United States District Court, E.D. Virginia, Alexandria Division

January 4, 2017

ZOROASTRIAN CENTER AND DARB-E-MEHR OF Metropolitan Washington, D.C., Plaintiff,
Rustam Guiv Foundation, et al., Defendants.



         This matter comes before the Court on remand from the Fourth Circuit Court of Appeals, Dkt. No. 140. The Fourth Circuit remanded the case only with respect to the calculation of attorneys' fees. For the reasons discussed below, the Court ORDERS Defendants to submit an appropriate downward adjustment of attorneys' fees, and supporting evidence as appropriate, within twenty-one (21) days of the issuance of this Order. Plaintiff shall have fourteen (14) days to respond to Defendants' filing if it so chooses.

         I. Background[1]

         This dispute arose out of a failed effort to construct a Zoroastrian worship center in Fairfax, Virginia. Plaintiff, Zoroastrian Center and Darb-E-Mehr of Metroplitan Washington D.C. entered into a ninety-nine year lease with Defendants Rustam Guiv Foundation of New York, the land owner, and other trustee defendants. Following difficulties in the relationship, Defendants terminated the lease. Article XIII of the parties' lease states that "[i]n the event of any litigation between the parties hereto, the prevailing party in such litigation shall be entitled to recover from the other party its costs, expenses and reasonable attorney's fees therein incurred." See Dkt. No. 1-1, Exh. C at 10-11. Plaintiff sued in Virginia state court for a declaratory judgment with respect to their rights under the lease. Defendants removed the case to federal court and filed three counterclaims against Plaintiff.

         The Court granted Defendants' Motion for Summary Judgment on two of the three counterclaims on May 12, 2014. Dkt. No. 81. One of the counterclaims, for slander of title, was dismissed with prejudice. Id. The Court subsequently ruled that Defendants were the "prevailing parties" in the dispute and granted in part Defendants' Motion for Attorney's Fees on July 22, 2014 awarding $99, 717.85 in fees and no additional costs or expenses. Dkt. No. 93. Plaintiff timely appealed to the Fourth Circuit on August 19, 2015, with respect to the jurisdiction of this Court to hear the case, the merits of the decision, and the award of fees. Dkt. No. 136. The Fourth Circuit issued its judgment on May 4, 2016 affirming the decision of the Court with respect to the jurisdictional and merits findings, but reversing and vacating the Court's attorney's fees for failure to disambiguate fees awarded for successful claims from those of Defendants' counterclaims upon which they were not successful. See Dkt. Nos. 139, 140. The Court promptly ordered a new hearing on the issue of attorney's fees for June 24, 2016 at which time the Court took under advisement the parties' arguments and requested further briefing on the right to attorney's fees incurred on appeal. Dkt. No. 152. The parties have filed the requested supplemental briefing.
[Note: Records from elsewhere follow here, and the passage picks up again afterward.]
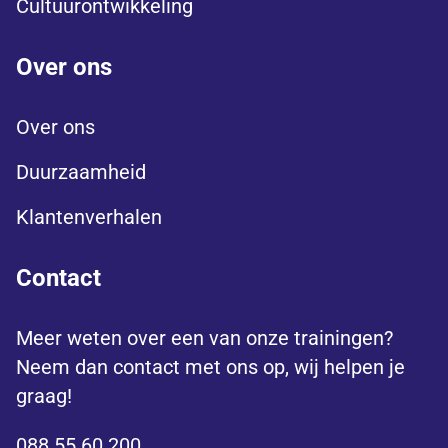
Cultuurontwikkeling
Over ons
Over ons
Duurzaamheid
Klantenverhalen
Contact
Meer weten over een van onze trainingen?
Neem dan contact met ons op, wij helpen je
graag!
088 55 60 200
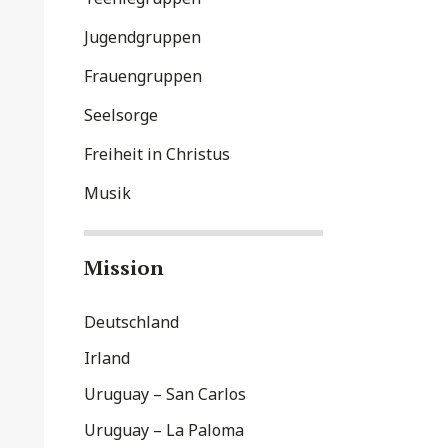
Jugendgruppen
Frauengruppen
Seelsorge
Freiheit in Christus
Musik
Mission
Deutschland
Irland
Uruguay – San Carlos
Uruguay – La Paloma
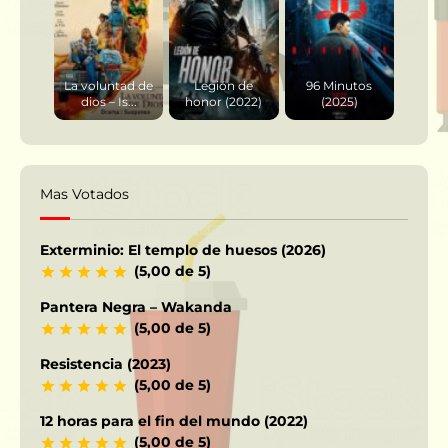
La voluntad de
Legión de
96 Minutos
dios – Is...
honor (2022)
(2025)
Mas Votados
Exterminio: El templo de huesos (2026)
(5,00 de 5)
Pantera Negra – Wakanda
(5,00 de 5)
Resistencia (2023)
(5,00 de 5)
12 horas para el fin del mundo (2022)
(5,00 de 5)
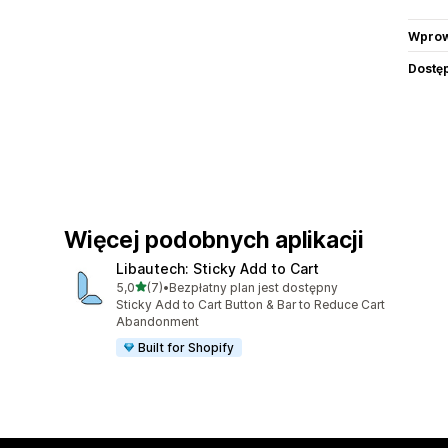
Wprow
Dostę
Więcej podobnych aplikacji
Libautech: Sticky Add to Cart
na 5 gwiazdek
5,0
(7)
•
Bezpłatny plan jest dostępny
Łączna liczba recenzji: 7
Sticky Add to Cart Button & Bar to Reduce Cart
Abandonment
Built for Shopify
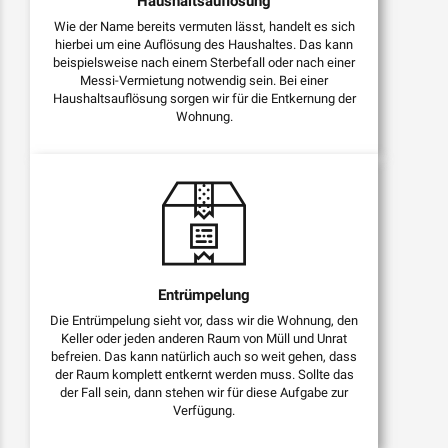
Haushaltsauflösung
Wie der Name bereits vermuten lässt, handelt es sich
hierbei um eine Auflösung des Haushaltes. Das kann
beispielsweise nach einem Sterbefall oder nach einer
Messi-Vermietung notwendig sein. Bei einer
Haushaltsauflösung sorgen wir für die Entkernung der
Wohnung.
Entrümpelung
Die Entrümpelung sieht vor, dass wir die Wohnung, den
Keller oder jeden anderen Raum von Müll und Unrat
befreien. Das kann natürlich auch so weit gehen, dass
der Raum komplett entkernt werden muss. Sollte das
der Fall sein, dann stehen wir für diese Aufgabe zur
Verfügung.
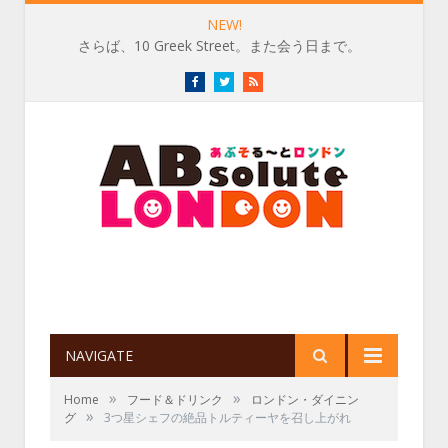
NEW!
さらば、10 Greek Street。また会う日まで。
Facebook
Twitter
RSS
NAVIGATE
»
»
Home
フード＆ドリンク
ロンドン・ダイニン
»
グ
3つ星シェフの絶品トルティーヤを召し上がれ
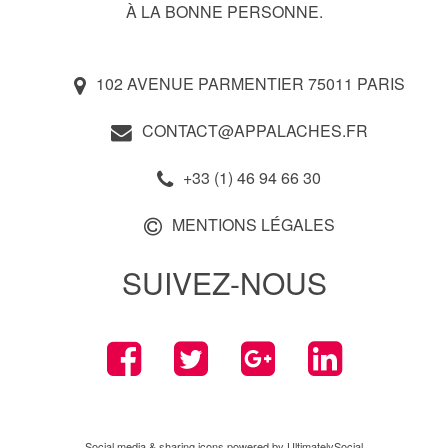
À LA BONNE PERSONNE.
102 AVENUE PARMENTIER 75011 PARIS
CONTACT@APPALACHES.FR
+33 (1) 46 94 66 30
MENTIONS LÉGALES
SUIVEZ-NOUS
Social media & sharing icons powered by
UltimatelySocial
         II. Legal Standard

         As the Fourth Circuit observed, "Virginia supplies the substantive law here since the district court was sitting in diversity." Dkt. No. 140, at 13 (citing Gen. Tech. Applications, Inc. v. Exro Ltda, 388 F.3d 114, 118 (4th Cir. 2004)). Pursuant to Virginia law, "parties are free to draft and adopt contractual provisions shifting the responsibility for attorneys' fees to the losing party in a contract dispute." Ulloa v. QSP, Inc., 271 Va. 72, 81 (2006). If, as in this case, the contract provides for an award of fees to the prevailing party, that party bears 'the burden of establishing, as an element of its prima facie case, that the attorneys' fees it seeks are reasonable in relation to the results obtained and were necessary." Chawla v. BurgerBusters, Inc., 255 Va. 616, 624 (1998). "[U]nder contractual [fee-shifting] provisions a party is not entitled to recover fees for work performed on unsuccessful claims." Ulloa, 271 Va. at 82.

         III. Discussion

         The parties dispute whether Defendants have set forth a prima facie case for attorneys' fees which deducts the amount of labor devoted to the slander of title claim. The Court finds that Defendants' deductions, and the methodology upon which they are based, are inadequate and inappropriate to the case at bar.
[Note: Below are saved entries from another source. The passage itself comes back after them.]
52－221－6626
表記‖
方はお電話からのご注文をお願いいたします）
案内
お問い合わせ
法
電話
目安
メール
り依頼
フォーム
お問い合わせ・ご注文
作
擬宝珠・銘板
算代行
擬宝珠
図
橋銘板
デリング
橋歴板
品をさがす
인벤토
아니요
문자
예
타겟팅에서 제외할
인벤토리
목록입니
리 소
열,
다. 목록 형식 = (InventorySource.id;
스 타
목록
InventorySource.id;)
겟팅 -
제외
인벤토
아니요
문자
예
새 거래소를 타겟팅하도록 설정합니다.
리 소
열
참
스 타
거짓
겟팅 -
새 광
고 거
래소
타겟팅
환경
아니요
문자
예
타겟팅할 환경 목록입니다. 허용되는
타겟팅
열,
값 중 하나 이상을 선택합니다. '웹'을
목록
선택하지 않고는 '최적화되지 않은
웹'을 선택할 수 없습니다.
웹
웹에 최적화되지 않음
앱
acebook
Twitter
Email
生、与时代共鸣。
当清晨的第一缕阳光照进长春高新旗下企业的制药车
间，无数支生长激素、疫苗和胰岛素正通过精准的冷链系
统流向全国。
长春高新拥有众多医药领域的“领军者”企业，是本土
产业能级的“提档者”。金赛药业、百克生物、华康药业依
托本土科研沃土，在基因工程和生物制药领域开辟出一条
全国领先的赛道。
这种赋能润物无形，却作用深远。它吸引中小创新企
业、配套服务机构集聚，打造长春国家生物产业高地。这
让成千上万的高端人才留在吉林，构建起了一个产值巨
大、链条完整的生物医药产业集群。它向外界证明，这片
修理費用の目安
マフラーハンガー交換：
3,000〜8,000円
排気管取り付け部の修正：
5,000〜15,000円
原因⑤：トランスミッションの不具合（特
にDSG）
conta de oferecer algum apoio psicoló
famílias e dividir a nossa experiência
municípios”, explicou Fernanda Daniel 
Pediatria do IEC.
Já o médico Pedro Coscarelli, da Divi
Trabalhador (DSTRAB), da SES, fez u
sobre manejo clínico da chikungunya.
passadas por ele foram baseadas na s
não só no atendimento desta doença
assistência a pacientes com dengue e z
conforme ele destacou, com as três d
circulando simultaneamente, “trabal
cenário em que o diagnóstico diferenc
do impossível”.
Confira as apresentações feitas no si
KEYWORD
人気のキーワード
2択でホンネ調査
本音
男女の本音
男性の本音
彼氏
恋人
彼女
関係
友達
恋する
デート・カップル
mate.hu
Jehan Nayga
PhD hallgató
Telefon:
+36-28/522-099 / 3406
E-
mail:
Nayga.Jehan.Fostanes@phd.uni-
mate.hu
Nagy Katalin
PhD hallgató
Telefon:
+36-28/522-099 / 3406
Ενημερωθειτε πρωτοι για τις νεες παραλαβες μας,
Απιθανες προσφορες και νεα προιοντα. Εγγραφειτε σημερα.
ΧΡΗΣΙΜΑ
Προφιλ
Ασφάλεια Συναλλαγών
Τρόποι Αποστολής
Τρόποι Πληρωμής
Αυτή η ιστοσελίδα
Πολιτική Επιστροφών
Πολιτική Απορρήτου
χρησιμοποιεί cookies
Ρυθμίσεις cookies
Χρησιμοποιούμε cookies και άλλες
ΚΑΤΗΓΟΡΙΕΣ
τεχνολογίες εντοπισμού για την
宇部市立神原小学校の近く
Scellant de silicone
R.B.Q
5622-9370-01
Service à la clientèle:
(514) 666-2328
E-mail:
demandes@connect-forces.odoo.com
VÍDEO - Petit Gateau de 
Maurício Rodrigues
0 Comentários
         In an attempt to comply with the decision of the Court of Appeals, Defendants request that the Court reduce the original attorney's fees award of $99, 717.85 to $95, 763.49. Defendants achieve this downward adjustment by subtracting a percentage of fees for each unsuccessful claim based on the number of pages in the parties' written submissions that dealt with the issues upon which the opposing party prevailed. Defendants aver that of the 1428 pages of pleadings, only 24 pages concerned the unsuccessful claim for slander of title. By this calculation, the briefing pages devoted to the slander of title claim amount to only 1.68% of the Defendants' briefing. Rounding to the nearest whole number, Defendants argue that the award "should not be less than 98% of the Court's prior award, or $95, 763.49."[2] This method for calculating attorneys' fees was adopted by a court in this district in JTH Tax Inc. v. H&R Block Eastern Tax Services, Inc., 245 F.Supp.2d 756 (2002).
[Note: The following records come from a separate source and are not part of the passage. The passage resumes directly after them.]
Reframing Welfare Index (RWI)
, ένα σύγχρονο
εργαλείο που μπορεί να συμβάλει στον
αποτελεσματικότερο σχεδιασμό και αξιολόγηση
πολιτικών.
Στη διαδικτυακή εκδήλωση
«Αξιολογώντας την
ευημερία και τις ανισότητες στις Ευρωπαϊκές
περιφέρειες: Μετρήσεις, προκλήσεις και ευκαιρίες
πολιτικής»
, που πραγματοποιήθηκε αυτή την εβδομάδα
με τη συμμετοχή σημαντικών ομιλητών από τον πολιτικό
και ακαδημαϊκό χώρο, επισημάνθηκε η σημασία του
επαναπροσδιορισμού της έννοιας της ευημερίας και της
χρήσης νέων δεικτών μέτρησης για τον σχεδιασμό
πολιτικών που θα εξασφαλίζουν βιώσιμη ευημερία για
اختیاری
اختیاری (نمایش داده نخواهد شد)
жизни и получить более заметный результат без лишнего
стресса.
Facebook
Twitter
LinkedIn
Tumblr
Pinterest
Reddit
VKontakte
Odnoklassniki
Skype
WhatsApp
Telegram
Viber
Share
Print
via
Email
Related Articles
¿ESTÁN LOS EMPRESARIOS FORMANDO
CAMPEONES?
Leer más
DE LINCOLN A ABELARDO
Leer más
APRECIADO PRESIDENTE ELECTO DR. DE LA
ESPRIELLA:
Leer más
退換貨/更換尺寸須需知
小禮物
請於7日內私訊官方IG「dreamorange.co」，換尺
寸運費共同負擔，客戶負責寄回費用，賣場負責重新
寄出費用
         Plaintiff rejects the use of the page number calculation for attorneys' fees. First, Plaintiff rejects the approach as a matter of law, because the attorneys' fees calculation in this case is governed by Virginia law which "steadfastly reject[s]" the Federal Court's approach to awards of attorneys' fees on federal claims. Ulloa, 271 Va. at 82. JTH Tax and the case upon which it is based, both concerned attorneys' fees for federal claims adjudicated pursuant to federal attorney fee rules which permit recovery for fees for unsuccessful claims where the entire case involves a common core of fact or related legal theories. See JTH Tax Inc., 245 F.Supp. at 757; see also Sands, Taylor & Wood Co. v. Quaker Oats Co., No. 84 C 8075, 1993 WL 204092, at *1 (N.D. 111. June 8, 1993), affd in part, rev'd in part sub nom. Sands, Taylor & Wood v. Quaker Oats Co., 34 F.3d 1340 (7th Cir. 1994), on reh'g in part, 44 F.3d 579 (7th Cir. 1995). Thus, the court in JTH Tax did not analyze the page count calculation as prima facie evidence of the reasonableness of the fees request. See Id. Rather, the court used its equitable discretion to reduce the attorneys' fees as a percentage of the page count devoted to the successful claims. See Id. The Virginia standard is not one of equitable discretion but rather a prima facie evidentiary burden on the moving party.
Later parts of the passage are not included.